MATERIAL FOR THIS EXERCISE →
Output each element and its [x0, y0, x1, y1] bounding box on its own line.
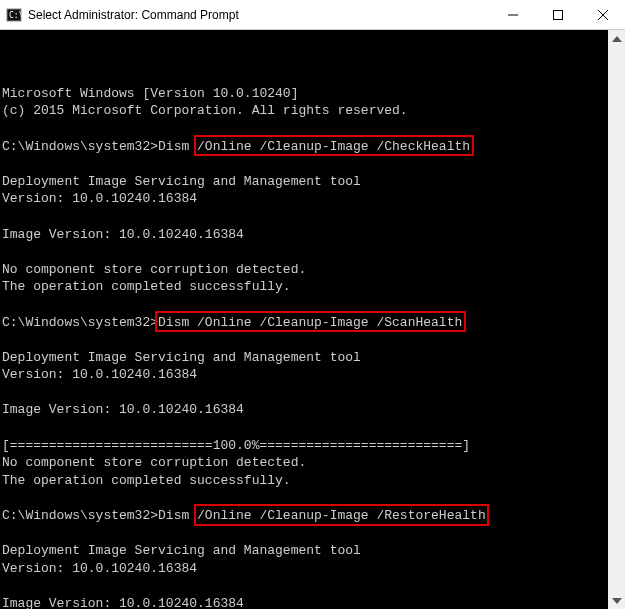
terminal-line: Deployment Image Servicing and Managemen…: [2, 542, 606, 560]
terminal-line: Image Version: 10.0.10240.16384: [2, 226, 606, 244]
terminal-line: Image Version: 10.0.10240.16384: [2, 595, 606, 609]
terminal-line: Microsoft Windows [Version 10.0.10240]: [2, 85, 606, 103]
scroll-up-arrow[interactable]: [608, 30, 625, 47]
terminal-line: [2, 489, 606, 507]
terminal-line: Image Version: 10.0.10240.16384: [2, 401, 606, 419]
svg-rect-3: [553, 10, 562, 19]
title-bar: C:\ Select Administrator: Command Prompt: [0, 0, 625, 30]
terminal-line: The operation completed successfully.: [2, 278, 606, 296]
terminal-line: [2, 120, 606, 138]
terminal-line: No component store corruption detected.: [2, 261, 606, 279]
terminal-line: Version: 10.0.10240.16384: [2, 190, 606, 208]
terminal-line: [==========================100.0%=======…: [2, 437, 606, 455]
svg-marker-7: [612, 598, 622, 604]
cmd-icon: C:\: [6, 7, 22, 23]
terminal-line: C:\Windows\system32>Dism /Online /Cleanu…: [2, 314, 606, 332]
terminal-line: C:\Windows\system32>Dism /Online /Cleanu…: [2, 507, 606, 525]
terminal-line: [2, 208, 606, 226]
close-button[interactable]: [580, 0, 625, 29]
terminal-line: C:\Windows\system32>Dism /Online /Cleanu…: [2, 138, 606, 156]
terminal-line: [2, 296, 606, 314]
terminal-output[interactable]: Microsoft Windows [Version 10.0.10240](c…: [0, 30, 608, 609]
terminal-line: [2, 419, 606, 437]
minimize-button[interactable]: [490, 0, 535, 29]
scroll-down-arrow[interactable]: [608, 592, 625, 609]
svg-marker-6: [612, 36, 622, 42]
vertical-scrollbar[interactable]: [608, 30, 625, 609]
terminal-line: Version: 10.0.10240.16384: [2, 366, 606, 384]
window-title: Select Administrator: Command Prompt: [28, 8, 490, 22]
terminal-line: No component store corruption detected.: [2, 454, 606, 472]
terminal-line: The operation completed successfully.: [2, 472, 606, 490]
scroll-track[interactable]: [608, 47, 625, 592]
terminal-line: (c) 2015 Microsoft Corporation. All righ…: [2, 102, 606, 120]
terminal-line: [2, 243, 606, 261]
window-controls: [490, 0, 625, 29]
terminal-line: Version: 10.0.10240.16384: [2, 560, 606, 578]
terminal-line: Deployment Image Servicing and Managemen…: [2, 349, 606, 367]
terminal-line: [2, 577, 606, 595]
terminal-line: [2, 384, 606, 402]
svg-text:C:\: C:\: [9, 11, 22, 20]
terminal-area: Microsoft Windows [Version 10.0.10240](c…: [0, 30, 625, 609]
terminal-line: [2, 525, 606, 543]
terminal-line: [2, 331, 606, 349]
terminal-line: Deployment Image Servicing and Managemen…: [2, 173, 606, 191]
maximize-button[interactable]: [535, 0, 580, 29]
terminal-line: [2, 155, 606, 173]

INSTRUCTIONS TO FOLLOW →
Count the lines of the data that hold the string "Version", and give that number as the entire reply.

WORKED SOLUTION →
9